Prendo subito un aspirina e controllo l'ora: 06:25.
Con calma mi guardo in torno, cercando di imprimere nella mia memoria più dettagli possibili, desiderando di avere una macchina fotografica al posto degli occhi in modo da tenere quei ricordi con me per sempre. Anche se mio padre mi ha detto che non avrei potuto portare niente con me, sfilo dalla cornice una foto di tutta la famiglia al completo, quando mio fratello ara ancora vivo.
Era stata scattata nel giardino di casa, forse a Pasqua. Stranamente i sorrisi dei miei genitori erano luminosi e veritieri come non li vedevo da tempo, ed io avevo una faccia così serena, abbracciando il mio fratellino.
Presi un altra foto, risalente invece solo a tre anni fa: in questa ci siamo solo io e William, o Willy come lo chiamavo io.
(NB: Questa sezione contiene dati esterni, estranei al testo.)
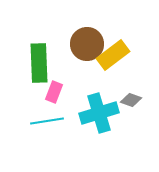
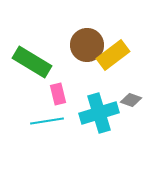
brown circle: moved 1 px down
green rectangle: moved 7 px left, 1 px up; rotated 57 degrees counterclockwise
pink rectangle: moved 4 px right, 2 px down; rotated 35 degrees counterclockwise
Era stata scattata al 15esimo compleanno di mio fratello. Mi costringo a scostare lo sguardo da quella foto prima di peggiorare il mio umore ulteriormente. Prendo una busta trasparente e metto le foto al suo interno, per poi mettere la busta tra l'elastico dei miei pantaloni e le mutande, in corrispondenza del fianco destro. Prendo una pastiglia dei calmanti che usa mia madre, avendogliene sottratta una scatola dal mobile del bagno. Dopo circa trenta minuti non mi sento ancora abbastanza calma e decido di prenderne un altra. Con la seconda dopo pochi minuti cado in un sonno profondo privo di sogni o incubi, che mi permette di recuperare un po' di forze.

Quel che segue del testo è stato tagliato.